Congress Plans Hearing on Tax Havens and Corporate Profit Shifting

The House Ways and Means Committee plans to hold a hearing next Thursday on the use of tax havens by multinational corporations to shift their profits.

The hearing will examine U.S. and foreign multinational corporations’ use of tax havens in low- and no-tax jurisdictions to avoid tax and shift profits outside the U.S. and erode the U.S. tax base, as part of the committee’s continued work on comprehensive tax reform.

“The use of tax havens as part of corporate tax avoidance strategies narrows the U.S. tax base and requires other taxpayers to pay higher rates on both domestic and overseas income,” said Ways and Means Committee chairman Dave Camp, R-Mich., in a statement. “There is widespread agreement amongst academics, economists and lawmakers that these practices are both unfair to taxpayers who aren’t able to engage in these strategies and harmful to the U.S. economy. The committee’s discussion draft on international tax reform included options to combat base erosion as part of a larger effort to broaden the tax base, lower tax rates and move towards a more modernized and competitive system of international taxation. As the committee works to design tax reform policies that make our broken Tax Code simpler, fairer and more conducive to creating jobs and increasing wages, understanding the impact of these practices will result in more informed policymaking.”

The committee noted that recent press attention has focused on a number of sophisticated tax planning strategies used by worldwide corporate groups to shift taxable income out of the U.S. and other relatively high-tax jurisdictions, and into low- or no-tax jurisdictions.

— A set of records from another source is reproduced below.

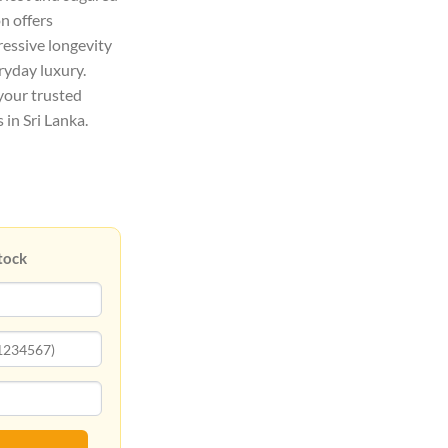
on offers
ressive longevity
eryday luxury.
your trusted
 in Sri Lanka.
tock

The strategies include transactions such as migrating highly mobile assets (such as intangible property) to tax havens, financing exempt foreign income with deductible U.S. costs, and reincorporating in a low- or no-tax jurisdiction.  In many cases, these transactions shift profits outside of the United States, thus eroding the U.S. tax base and costing the Treasury large sums of tax revenue.  In other cases, these strategies merely shift profits from a high-tax foreign jurisdiction to a low-tax foreign jurisdiction, thus having little or no net impact on U.S. tax revenues.

The Organization for Economic Cooperation and Development, an international organization of 34 developed countries, recently has undertaken a project on Base Erosion and Profit Shifting out of a concern that current transfer pricing rules used by member states allow for the allocation of taxable income to locations different from those where the actual business activity takes place (see OECD Calls for Curbs on Tax Avoidance by Multinationals).

On May 29, 2013, at the meeting of the OECD Council at Ministerial Level, the ministers and representatives of national governments in attendance issued a “Declaration on Base Erosion and Profit Shifting.” The signatories declared that BEPS “constitutes a serious risk to tax revenues, tax sovereignty and the trust in the integrity of tax systems of all countries that may have a negative impact on investment, services and competition, and thus on growth and employment globally.”

They also welcomed the recently released OECD BEPS report and the OECD’s intent to provide a Comprehensive Action Plan to combat BEPS to the G20 finance ministers in July 2013.